Ciertamente, si cuando se habla de derecha e izquierda se piensa en términos de conservación o superación del capitalismo, esta distinción apenas tiene ya sentido. La izquierda europea ha asumido hace años el sistema económico en que nos movemos y ha olvidado cualquier veleidad de transformación radical (el viejo mito de la revolución) para apostar por criterios estrictamente reformistas. Es más, si algo caracteriza los liderazgos de Tony Blair y de José Luis Rodríguez Zapatero es la asunción plena del paradigma liberal como el marco realmente existente. Y sólo la perpetuación del comunitarismo nacionalista y de algunas formas de comunitarismo de izquierdas corrige la tendencia a que la división política dominante en Europa se reduzca a la oposición entre liberales de derechas y liberales de izquierdas. En España, donde la derecha carece de tradición liberal, ha sido Zapatero el que ha ejercido como tal, al poner máximo énfasis en la defensa de la ampliación de las opciones personales como objetivo de la acción política. El PP, en su primera legislatura de Gobierno, pareció que se hacía eco de los planteamientos liberales, pero su nacionalismo reactivo frente a los nacionalismos periféricos y la decisión de Aznar de hacerse predicador de la revolución conservadora liderada por Bush arruinaron cualquier veleidad de este tipo.
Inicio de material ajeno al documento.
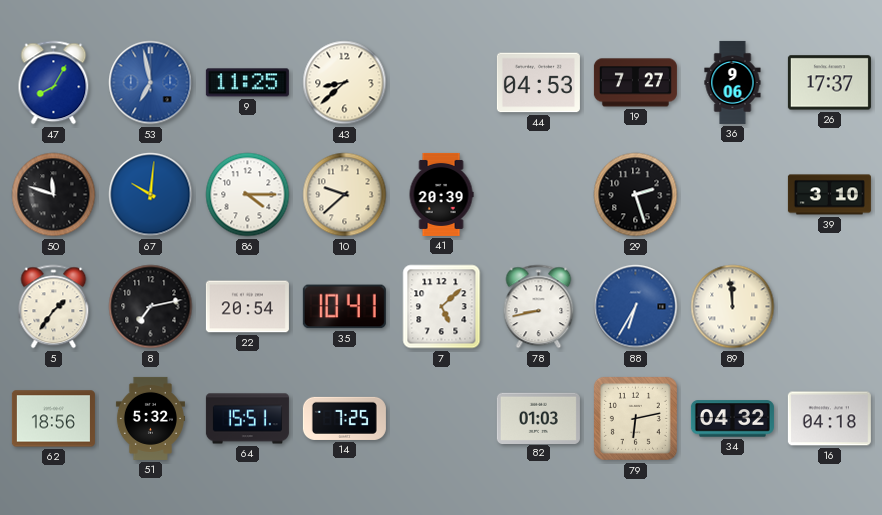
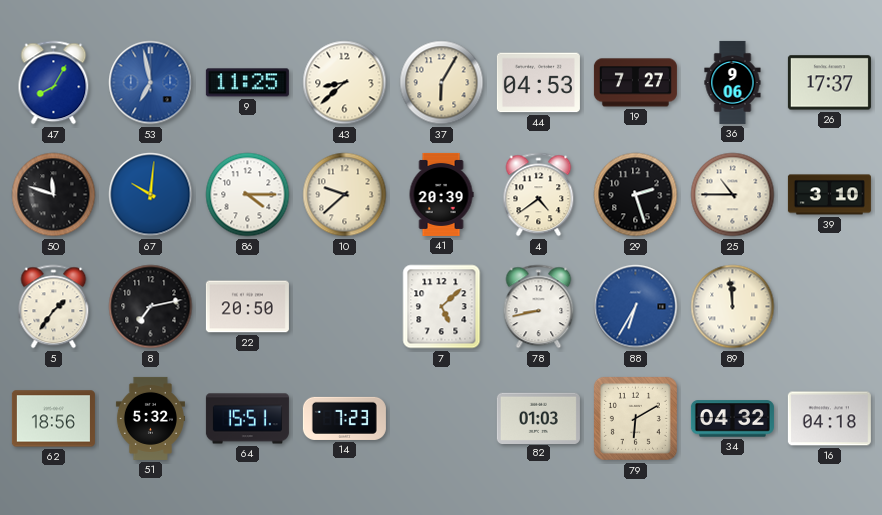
37: none -> 6:05
4: none -> 4:39
25: none -> 10:45
22: 20:54 -> 20:50
35: 10:41 -> none
14: 7:25 -> 7:23
79: 6:13 -> 6:10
Derecha e izquierda existen, y siguen siendo el soporte ideológico sobre el que se construye la democracia parlamentaria. Lo que ocurre es que sobre estas figuras actúan otras oposiciones que hacen mucho más complejo el juego político: conservadores/reformistas; liberales/comunitaristas. La democracia tiende espontáneamente al dualismo, pero esta simplificación se hace difícil en sociedades muy heterogéneas. Evidentemente, si la principal preocupación de los conservadores es el orden -y la máxima reforma es más orden-, caben dentro de este esquema tanto la gente de derechas que quiere que nada cambie (o que si algo cambia sea para que siga todo igual), como la gente de izquierdas que en nombre de un orden, más o menos ideal, bloquea cualquier cambio o construye su personal mitología sobre el rechazo al cambio. En este sentido, la revolución de Bush me parece tan conservadora como la del comandante Marcos. Al mismo tiempo, el propio Sarkozy, para seguir con el ejemplo, con su idea de orden, puede ser un reformador, en la medida en que cree que las inercias burocráticas y populistas de la derecha a la que pertenece son un obstáculo para el reino del orden por el orden que él defiende, y, pretende, por tanto, subvertirlas. Y, por supuesto, la aspiración al orden justo está en las premisas reformistas de la izquierda, aunque a estas alturas ya no bastan con poner el objetivo bien intencionado, sino que se necesita concretarlo en términos realmente posibles. No es de alianzas de civilizaciones de lo que vive el hombre, sino de acuerdos reales que allanen las fracturas que el mundo tiene, por ejemplo, el ingreso de Turquía en Europa.

Pero, en el mundo globalizado en que el mercado religioso se ha hecho mucho más competitivo y el discurso de lo étnico intenta capitalizar los vértigos que origina la aceleración del tiempo y la reducción del espacio, cada vez adquiere mayor relevancia la oposición liberales/comunitaristas. Ernest Gellner, en su estupendo libro Lenguaje y soledad explicó que esta división viene de lejos y tiene sus raíces en las dos concepciones básicas del conocimiento: la invidualista y atomista, la cultural y orgánica. De la primera derivó la visión del mundo liberal y cosmopolita, que apuesta por lo universal; de la segunda, el comunitarismo de raíz romántica que apuesta por lo específico. Estos dos trazos están inscritos en el pensamiento contemporáneo e impregnan la realidad política. Y pocas veces se dan en estado puro. Bajo la cobertura del liberalismo económico se dan comportamientos radicalmente comunitaristas, como ocurre en la ideología neoconservadora americana o en muchos de los discursos nacionalistas al uso. Para la izquierda de raíz marxista la asunción de la tradición liberal ha sido mucho más fácil -en realidad, de ella provenía el propio Marx- que para la izquierda nacionalista y populista. Véase, como ejemplo, América Latina. El juego se complica día a día. Nada es simple. Tampoco la oposición derecha/izquierda, que a veces parece más funcional que ideológica, y que, a menudo, viene sobredeterminada por otros factores. Pero alguna diferencia existe. Lo que es sorprendente es que la derecha lo niegue. Cierta derecha nos tendría que explicar por qué tiene vergüenza de llamarse derecha. Quizás así entenderíamos mejor las diferencias. Y puesto a especular, yo personalmente, entre el "orden justo" y "justamente el orden", preferiría el "justo desorden". El mínimo desorden necesario para sentirnos un poco más libres.